**WORK REQUEST**:
Locate, in the data below, the line that contains "40,12 гривні" and the line that contains "(+23 копійки)."; reproduce exactly those two lines and every line between them, nothing more.

>>>>

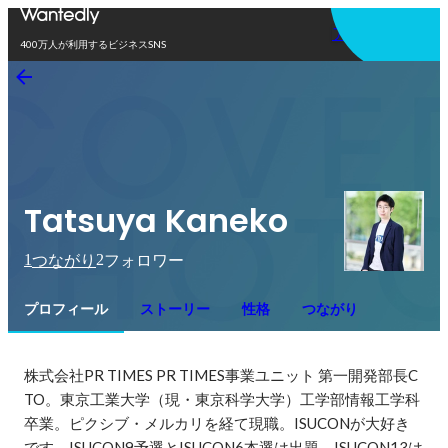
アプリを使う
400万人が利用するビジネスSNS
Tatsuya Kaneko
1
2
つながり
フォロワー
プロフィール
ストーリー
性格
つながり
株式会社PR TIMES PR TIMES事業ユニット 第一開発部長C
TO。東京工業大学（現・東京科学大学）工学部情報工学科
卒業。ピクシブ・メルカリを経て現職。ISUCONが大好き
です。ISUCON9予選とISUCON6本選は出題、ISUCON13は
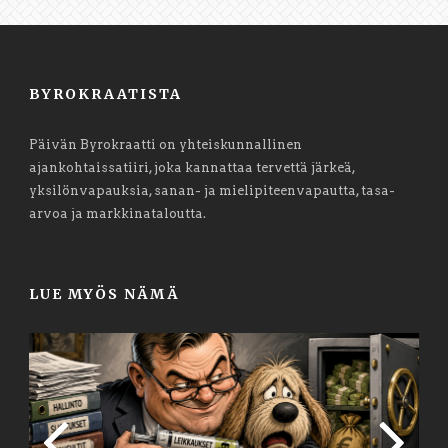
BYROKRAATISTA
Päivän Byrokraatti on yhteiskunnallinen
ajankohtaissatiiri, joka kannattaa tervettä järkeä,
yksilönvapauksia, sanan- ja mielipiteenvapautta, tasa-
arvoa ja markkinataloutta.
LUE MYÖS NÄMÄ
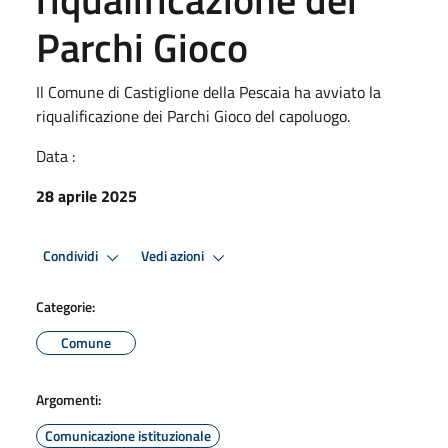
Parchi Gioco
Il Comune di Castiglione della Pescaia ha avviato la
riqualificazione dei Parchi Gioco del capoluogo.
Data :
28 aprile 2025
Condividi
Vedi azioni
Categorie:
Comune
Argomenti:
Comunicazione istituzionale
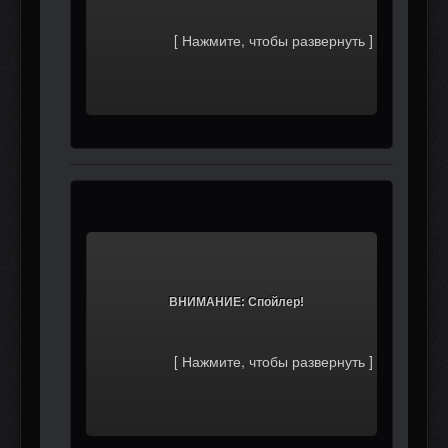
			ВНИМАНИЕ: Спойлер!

<<<<
>>>>

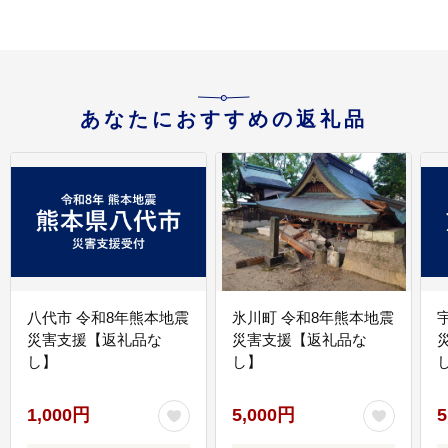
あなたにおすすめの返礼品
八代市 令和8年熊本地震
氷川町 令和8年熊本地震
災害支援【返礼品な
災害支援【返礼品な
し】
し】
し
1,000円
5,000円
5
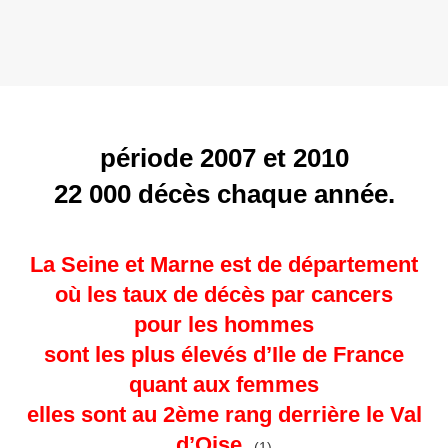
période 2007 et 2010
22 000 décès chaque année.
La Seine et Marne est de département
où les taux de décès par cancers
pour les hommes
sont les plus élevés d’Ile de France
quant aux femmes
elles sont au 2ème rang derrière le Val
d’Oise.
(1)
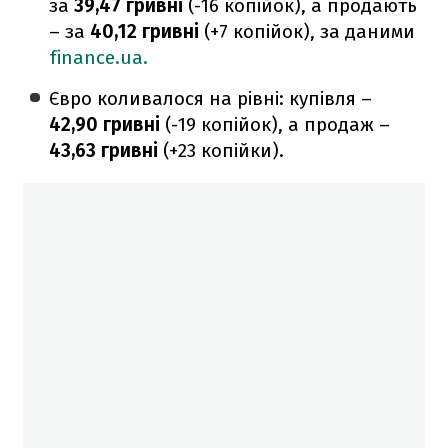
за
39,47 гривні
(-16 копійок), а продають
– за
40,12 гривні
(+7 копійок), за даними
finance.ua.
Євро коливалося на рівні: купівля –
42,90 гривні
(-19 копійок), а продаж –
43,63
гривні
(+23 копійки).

<<<<
>>>>

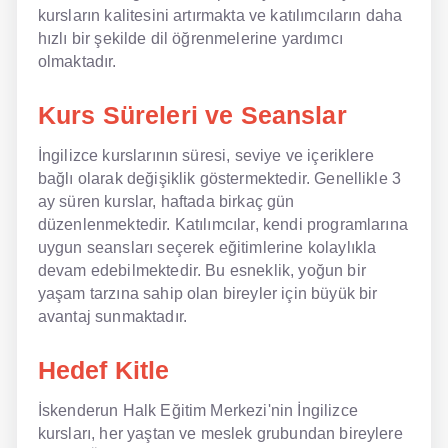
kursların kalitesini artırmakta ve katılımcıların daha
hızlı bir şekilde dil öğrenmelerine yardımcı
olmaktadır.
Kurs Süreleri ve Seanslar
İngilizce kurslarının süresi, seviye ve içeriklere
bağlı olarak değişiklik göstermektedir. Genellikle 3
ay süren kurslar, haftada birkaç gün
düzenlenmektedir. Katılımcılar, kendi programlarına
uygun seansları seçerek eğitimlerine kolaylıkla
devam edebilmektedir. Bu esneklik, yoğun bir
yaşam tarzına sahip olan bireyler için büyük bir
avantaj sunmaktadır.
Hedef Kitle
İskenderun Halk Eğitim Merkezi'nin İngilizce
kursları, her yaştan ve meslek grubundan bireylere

<<<<

**RESULT OF THIS TASK**:
40,12 гривні
(+7 копійок), за даними
finance.ua.
Євро коливалося на рівні: купівля –
42,90 гривні
(-19 копійок), а продаж –
43,63
гривні
(+23 копійки).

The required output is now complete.